• [Transcribed page contents]:

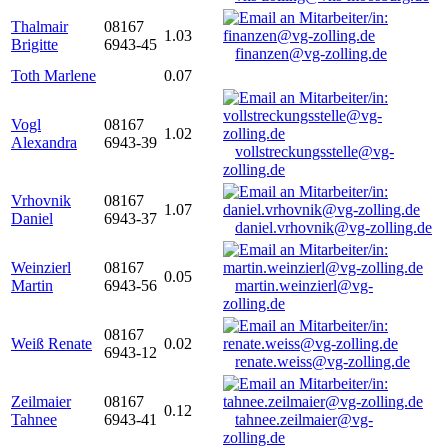
Thalmair
08167
1.03
Brigitte
6943-45
finanzen@vg-zolling.de
Toth Marlene
0.07
Vogl
08167
1.02
Alexandra
6943-39
vollstreckungsstelle@vg-
zolling.de
Vrhovnik
08167
1.07
Daniel
6943-37
daniel.vrhovnik@vg-zolling.de
Weinzierl
08167
0.05
Martin
6943-56
martin.weinzierl@vg-
zolling.de
08167
Weiß Renate
0.02
6943-12
renate.weiss@vg-zolling.de
Zeilmaier
08167
0.12
Tahnee
6943-41
tahnee.zeilmaier@vg-
zolling.de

• [Exercise description]: Each entry, start to finish, goes into your copy exactly; the pictures stay out.

• [Exercise output]:
Thalmair
08167
1.03
Brigitte
6943-45
finanzen@vg-zolling.de
Toth Marlene
0.07
Vogl
08167
1.02
Alexandra
6943-39
vollstreckungsstelle@vg-
zolling.de
Vrhovnik
08167
1.07
Daniel
6943-37
daniel.vrhovnik@vg-zolling.de
Weinzierl
08167
0.05
Martin
6943-56
martin.weinzierl@vg-
zolling.de
08167
Weiß Renate
0.02
6943-12
renate.weiss@vg-zolling.de
Zeilmaier
08167
0.12
Tahnee
6943-41
tahnee.zeilmaier@vg-
zolling.de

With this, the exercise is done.